Thursday, May 11, 2017

Social Media Marketing Tips From Your Dogs?

None of my dogs know how to type. So far as I can tell, none of them use the Internet while I am sleeping. But they have mastered several skills that would benefit you greatly on social media if you also embrace them..

For the record, I have three 70-pound rescue dogs. Dex, the black one, is 14 and far and away the smartest. Dakota, the tan and white one, is 12; she prefers to rest as much as possible. Hadley, 7, is bizarre in every way. An Australian Shepherd/Doberman mix, she moves more slowly than the older dogs, doesn't listen very well, but is kind and loving. (That kind part isn't really true, but it sounded nice, right?)

Here's what my dogs have mastered that you probably haven't: clarity and brevity.


When I ask, "Do you want to go outside?" they either come running or ignore me. There is no "on the one hand, yes, but on the other hand, maybe not". They know exactly what they want, and make it crystal clear. YES, they want a biscuit. YES, they want to be fed, even if it's not time to eat.

When I ask professionals, "What do you want?" most mumble or stare at me blankly. Some offer superficial answers or list their #5 or #6 desire.

Likewise, if you look at the way most people use LinkedIn or Twitter, it's not clear what their goals are or how they help other people. This second part is especially important because customers and employers pay you to help them, so being fuzzy about how you do this lessens your market value.


"Give me your paw," I say.

Dex gives me his paw. The transaction took two seconds.

"Give me your paw," I say.

Dakota gives me her paw. The transaction took two seconds.

"Give me your paw," I say.

Hadley looks over her shoulder. She turns her head the other way. She looks at the floor. Then she lies down.

She took five times as long as the other dogs, and I still don't have what I wanted. This is how many people interact online, and even in person. They don't listen. They are not observant. They waste your time and make you work harder than necessary.

The result, of course, is that by wasting other people's time you teach them to avoid you or to treat you badly.

For example, late at night when Dex wants to go outside, I let him out. Hadley always comes running, but I seldom let her out.

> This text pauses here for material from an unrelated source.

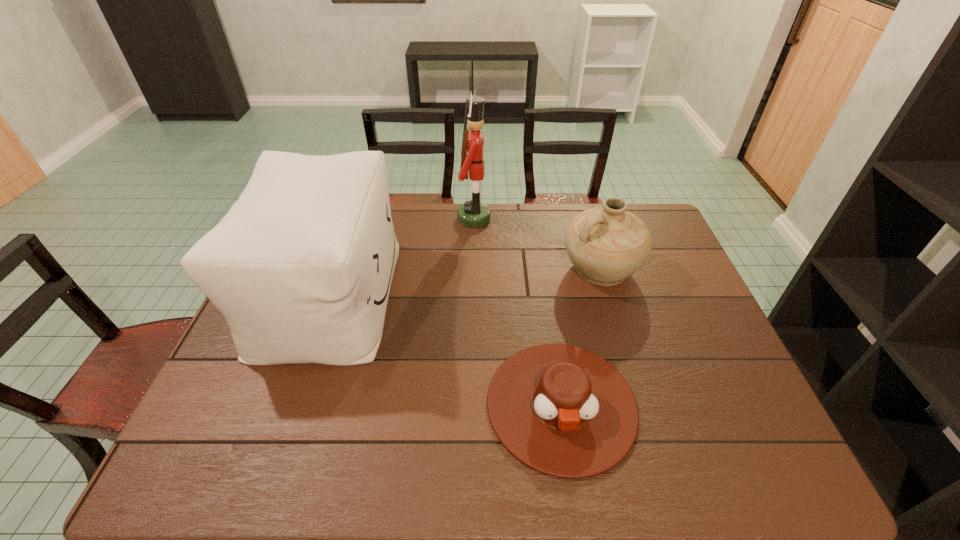 Where is `the second closest object relative to the cushion`? The image size is (960, 540). the second closest object relative to the cushion is located at coordinates (561, 410).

She taught me that she doesn't listen, and she won't come in when I call. In contrast, Dex taught me that he'll do his business and be back in a minute; anytime he wants to go out, he gets to go out.

Before you feel all sorry for Hadley, nine times out of ten she wants to go outside to chase chipmunks or rabbits; she fails to come inside because she becomes obsessed with a nonsense task.

Likewise, on social media, many people become obsessed with a nonsense task, instead of focusing on winning new customers or building strong relationships across their industry, or with increasing their credibility and trust.

Have my dogs mastered social media? Nope. But they have mastered clarity and brevity. Can you make the same claim?

Guest Authored By Bruce Kasanoff. Bruce is a a ghostwriter for thought leaders. he's also a speaker who talks about ways to bring out talent in other people. he's the author of How to Self-Promote without Being a Jerk, and has been a LinkedIn Influencer since the first week of that program. Follow Bruce on Twitter. Image Credit: Chelsey of Ohio.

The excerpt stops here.